» The problem:
The lines to copy from the data below are those that hold the string "вырубной".

» Excerpted records:
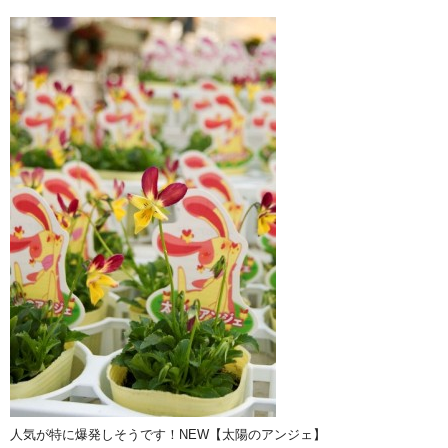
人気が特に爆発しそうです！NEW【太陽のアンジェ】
...
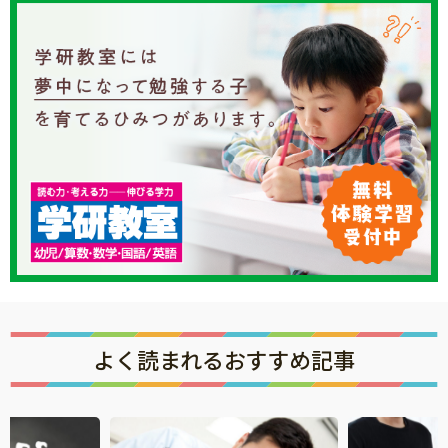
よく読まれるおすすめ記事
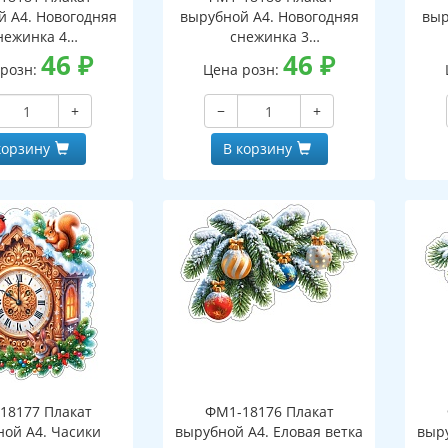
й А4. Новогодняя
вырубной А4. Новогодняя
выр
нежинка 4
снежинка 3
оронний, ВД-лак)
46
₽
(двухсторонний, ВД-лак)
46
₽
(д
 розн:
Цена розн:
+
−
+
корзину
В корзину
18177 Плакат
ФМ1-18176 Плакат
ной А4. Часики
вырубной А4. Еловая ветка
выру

» Written solution:
вырубной А4. Новогодняя
вырубной А4. Еловая ветка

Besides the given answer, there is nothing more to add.